• Work to be completed:
Word for word, write the records out again, but omit each picture.

BEGIN Given records

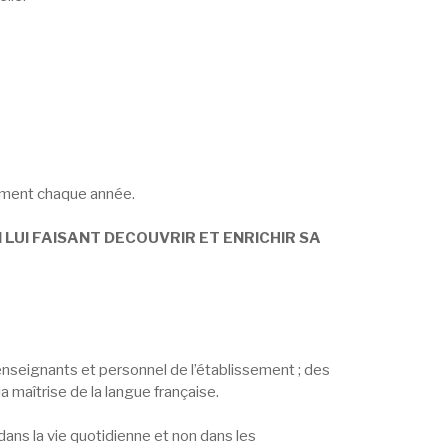
sement chaque année.
N LUI FAISANT DECOUVRIR ET ENRICHIR SA
, enseignants et personnel de l’établissement ; des
la maîtrise de la langue française.
t dans la vie quotidienne et non dans les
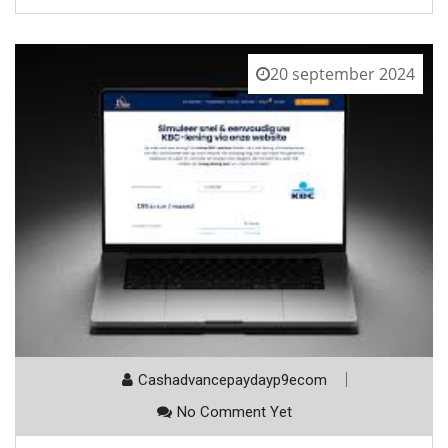
20 september 2024
Cashadvancepaydayp9ecom
No Comment Yet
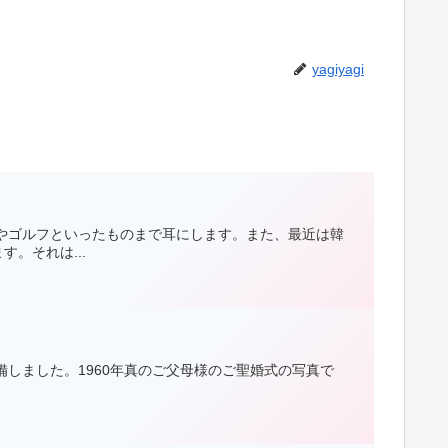
yagiyagi
やゴルフといったものまで耳にします。また、最近は韓
。それは...
しました。1960年真のご父母様のご聖婚式の写真で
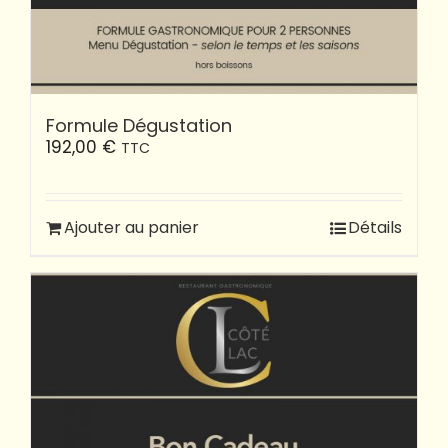
Formule Dégustation
192,00
€
TTC
Ajouter au panier
Détails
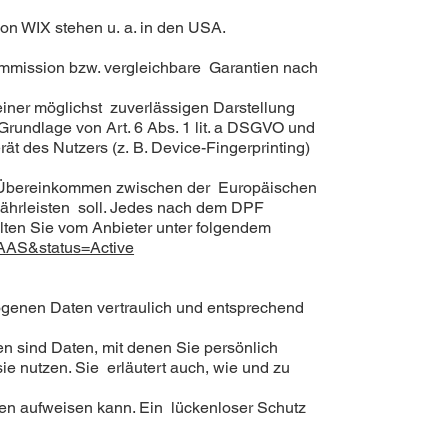
on WIX stehen u. a. in den USA.
ommission bzw. vergleichbare Garantien nach
einer möglichst zuverlässigen Darstellung
Grundlage von Art. 6 Abs. 1 lit. a DSGVO und
t des Nutzers (z. B. Device-Fingerprinting)
in Übereinkommen zwischen der Europäischen
ährleisten soll. Jedes nach dem DPF
alten Sie vom Anbieter unter folgendem
GAAS&status=Active
ogenen Daten vertraulich und entsprechend
sind Daten, mit denen Sie persönlich
ie nutzen. Sie erläutert auch, wie und zu
cken aufweisen kann. Ein lückenloser Schutz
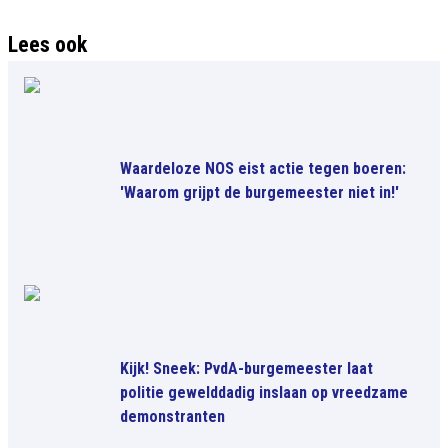
Lees ook
Waardeloze NOS eist actie tegen boeren:
'Waarom grijpt de burgemeester niet in!'
Kijk! Sneek: PvdA-burgemeester laat
politie gewelddadig inslaan op vreedzame
demonstranten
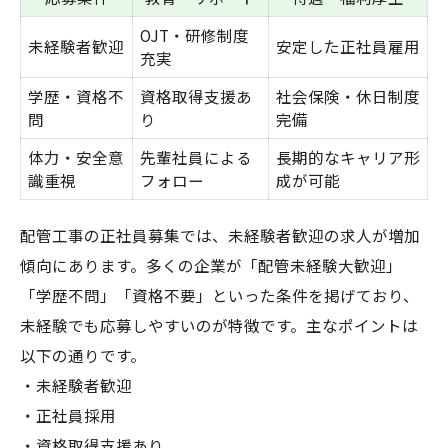
OJT・研修制度
未経験者歓迎
安定した正社員雇用
充実
学歴・資格不
資格取得支援あ
社会保険・休日制度
問
り
完備
体力・安全意
先輩社員による
長期的なキャリア形
識重視
フォロー
成が可能
配管工事の正社員募集では、未経験者歓迎の求人が増加
傾向にあります。多くの企業が「配管未経験大歓迎」
「学歴不問」「資格不要」といった条件を掲げており、
未経験でも応募しやすいのが特徴です。主なポイントは
以下の通りです。
・未経験者歓迎
・正社員採用
・資格取得支援あり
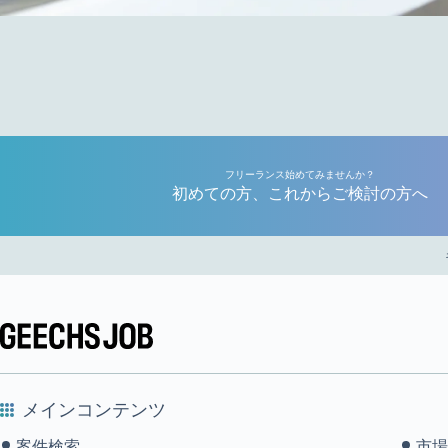
フリーランス始めてみませんか？
初めての方、これからご検討の方へ
メインコンテンツ
案件検索
市場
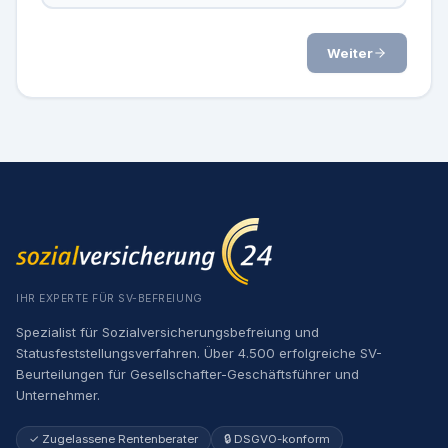
Weiter
IHR EXPERTE FÜR SV-BEFREIUNG
Spezialist für Sozialversicherungsbefreiung und
Statusfeststellungsverfahren. Über 4.500 erfolgreiche SV-
Beurteilungen für Gesellschafter-Geschäftsführer und
Unternehmer.
✓ Zugelassene Rentenberater
🔒 DSGVO-konform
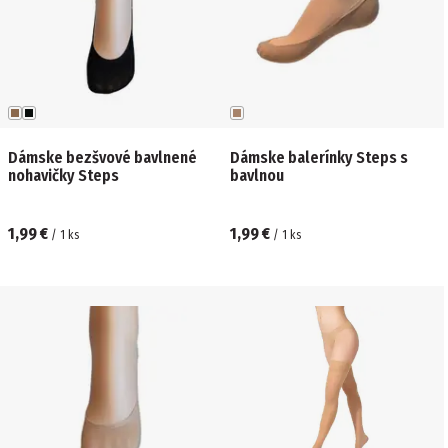
Dámske bezšvové bavlnené
Dámske balerínky Steps s
nohavičky Steps
bavlnou
1,99 €
1,99 €
/
1
ks
/
1
ks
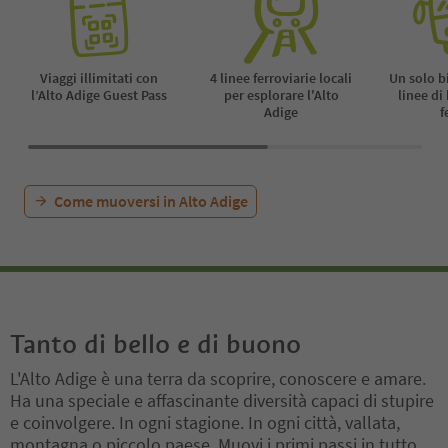
Viaggi illimitati con
4 linee ferroviarie locali
Un solo b
l’Alto Adige Guest Pass
per esplorare l'Alto
linee di
Adige
f
Come muoversi in Alto Adige
Tanto di bello e di buono
L'Alto Adige è una terra da scoprire, conoscere e amare.
Ha una speciale e affascinante diversità capaci di stupire
e coinvolgere. In ogni stagione. In ogni città, vallata,
montagna o piccolo paese. Muovi i primi passi in tutto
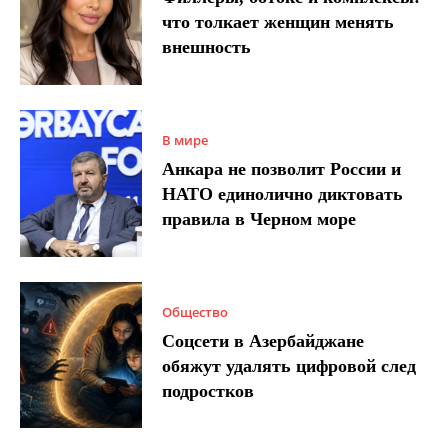
что толкает женщин менять
внешность
В мире
Анкара не позволит России и
НАТО единолично диктовать
правила в Черном море
Общество
Соцсети в Азербайджане
обяжут удалять цифровой след
подростков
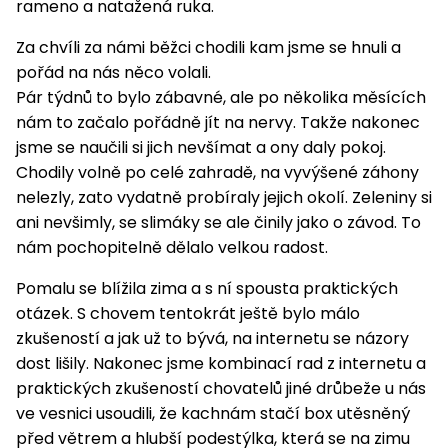
rameno a natažená ruka.
Za chvíli za námi běžci chodili kam jsme se hnuli a
pořád na nás něco volali.
Pár týdnů to bylo zábavné, ale po několika měsících
nám to začalo pořádně jít na nervy. Takže nakonec
jsme se naučili si jich nevšímat a ony daly pokoj.
Chodily volně po celé zahradě, na vyvýšené záhony
nelezly, zato vydatně probíraly jejich okolí. Zeleniny si
ani nevšimly, se slimáky se ale činily jako o závod. To
nám pochopitelně dělalo velkou radost.
Pomalu se blížila zima a s ní spousta praktických
otázek. S chovem tentokrát ještě bylo málo
zkušeností a jak už to bývá, na internetu se názory
dost lišily. Nakonec jsme kombinací rad z internetu a
praktických zkušeností chovatelů jiné drůbeže u nás
ve vesnici usoudili, že kachnám stačí box utěsněný
před větrem a hlubší podestýlka, která se na zimu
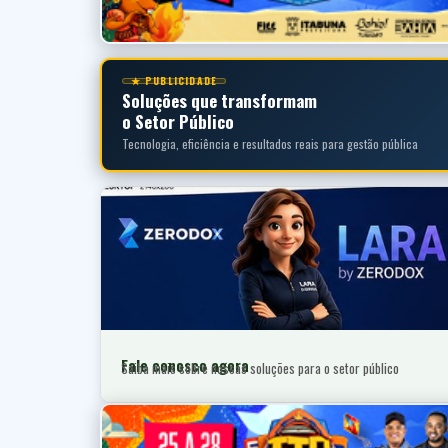
★ PUBLICIDADE
Soluções que transformam
o Setor Público
Tecnologia, eficiência e resultados reais para gestão pública
Fale conosco agora
Saiba mais sobre nossas soluções para o setor público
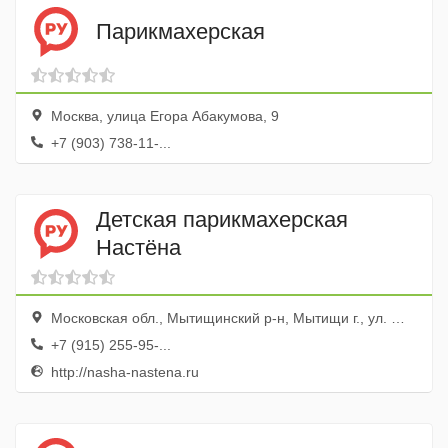
Парикмахерская
Москва, улица Егора Абакумова, 9
+7 (903) 738-11-...
Детская парикмахерская
Настёна
Московская обл., Мытищинский р-н, Мытищи г., ул. Юбилейная, 24а
+7 (915) 255-95-...
http://nasha-nastena.ru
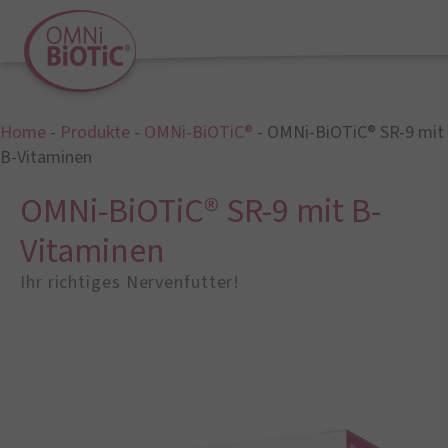
Home
-
Produkte
-
OMNi-BiOTiC®
-
OMNi-BiOTiC® SR-9 mit
B-Vitaminen
OMNi-BiOTiC® SR-9 mit B-
Vitaminen
Ihr richtiges Nervenfutter!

END Given records

• Response for this exercise:
sement chaque année.
N LUI FAISANT DECOUVRIR ET ENRICHIR SA
, enseignants et personnel de l’établissement ; des
la maîtrise de la langue française.
t dans la vie quotidienne et non dans les
20 september 2024
Cashadvancepaydayp9ecom
No Comment Yet
yagiyagi
やゴルフといったものまで耳にします。また、最近は韓
。それは...
しました。1960年真のご父母様のご聖婚式の写真で
Formule Dégustation
192,00
€
TTC
Ajouter au panier
Détails
on WIX stehen u. a. in den USA.
ommission bzw. vergleichbare Garantien nach
einer möglichst zuverlässigen Darstellung
Grundlage von Art. 6 Abs. 1 lit. a DSGVO und
t des Nutzers (z. B. Device-Fingerprinting)
in Übereinkommen zwischen der Europäischen
ährleisten soll. Jedes nach dem DPF
alten Sie vom Anbieter unter folgendem
GAAS&status=Active
ogenen Daten vertraulich und entsprechend
sind Daten, mit denen Sie persönlich
ie nutzen. Sie erläutert auch, wie und zu
cken aufweisen kann. Ein lückenloser Schutz
Lees ook
Waardeloze NOS eist actie tegen boeren:
'Waarom grijpt de burgemeester niet in!'
Kijk! Sneek: PvdA-burgemeester laat
politie gewelddadig inslaan op vreedzame
demonstranten
OJT・研修制度
未経験者歓迎
安定した正社員雇用
充実
学歴・資格不
資格取得支援あ
社会保険・休日制度
問
り
完備
体力・安全意
先輩社員による
長期的なキャリア形
識重視
フォロー
成が可能
配管工事の正社員募集では、未経験者歓迎の求人が増加
傾向にあります。多くの企業が「配管未経験大歓迎」
「学歴不問」「資格不要」といった条件を掲げており、
未経験でも応募しやすいのが特徴です。主なポイントは
以下の通りです。
・未経験者歓迎
・正社員採用
・資格取得支援あり
フリーランス始めてみませんか？
初めての方、これからご検討の方へ
メインコンテンツ
案件検索
市場
Weiter
IHR EXPERTE FÜR SV-BEFREIUNG
Spezialist für Sozialversicherungsbefreiung und
Statusfeststellungsverfahren. Über 4.500 erfolgreiche SV-
Beurteilungen für Gesellschafter-Geschäftsführer und
Unternehmer.
✓ Zugelassene Rentenberater
🔒 DSGVO-konform
Dámske bezšvové bavlnené
Dámske balerínky Steps s
nohavičky Steps
bavlnou
1,99 €
1,99 €
/
1
ks
/
1
ks
Viaggi illimitati con
4 linee ferroviarie locali
Un solo b
l’Alto Adige Guest Pass
per esplorare l'Alto
linee di
Adige
f
Come muoversi in Alto Adige
Tanto di bello e di buono
L'Alto Adige è una terra da scoprire, conoscere e amare.
Ha una speciale e affascinante diversità capaci di stupire
e coinvolgere. In ogni stagione. In ogni città, vallata,
montagna o piccolo paese. Muovi i primi passi in tutto
что толкает женщин менять
внешность
В мире
Анкара не позволит России и
НАТО единолично диктовать
правила в Черном море
Общество
Соцсети в Азербайджане
обяжут удалять цифровой след
подростков
rameno a natažená ruka.
Za chvíli za námi běžci chodili kam jsme se hnuli a
pořád na nás něco volali.
Pár týdnů to bylo zábavné, ale po několika měsících
nám to začalo pořádně jít na nervy. Takže nakonec
jsme se naučili si jich nevšímat a ony daly pokoj.
Chodily volně po celé zahradě, na vyvýšené záhony
nelezly, zato vydatně probíraly jejich okolí. Zeleniny si
ani nevšimly, se slimáky se ale činily jako o závod. To
nám pochopitelně dělalo velkou radost.
Pomalu se blížila zima a s ní spousta praktických
otázek. S chovem tentokrát ještě bylo málo
zkušeností a jak už to bývá, na internetu se názory
dost lišily. Nakonec jsme kombinací rad z internetu a
praktických zkušeností chovatelů jiné drůbeže u nás
ve vesnici usoudili, že kachnám stačí box utěsněný
před větrem a hlubší podestýlka, která se na zimu
★ PUBLICIDADE
Soluções que transformam
o Setor Público
Tecnologia, eficiência e resultados reais para gestão pública
Fale conosco agora
Saiba mais sobre nossas soluções para o setor público
Парикмахерская
Москва, улица Егора Абакумова, 9
+7 (903) 738-11-...
Детская парикмахерская
Настёна
Московская обл., Мытищинский р-н, Мытищи г., ул. Юбилейная, 24а
+7 (915) 255-95-...
http://nasha-nastena.ru
Home
-
Produkte
-
OMNi-BiOTiC®
-
OMNi-BiOTiC® SR-9 mit
B-Vitaminen
OMNi-BiOTiC® SR-9 mit B-
Vitaminen
Ihr richtiges Nervenfutter!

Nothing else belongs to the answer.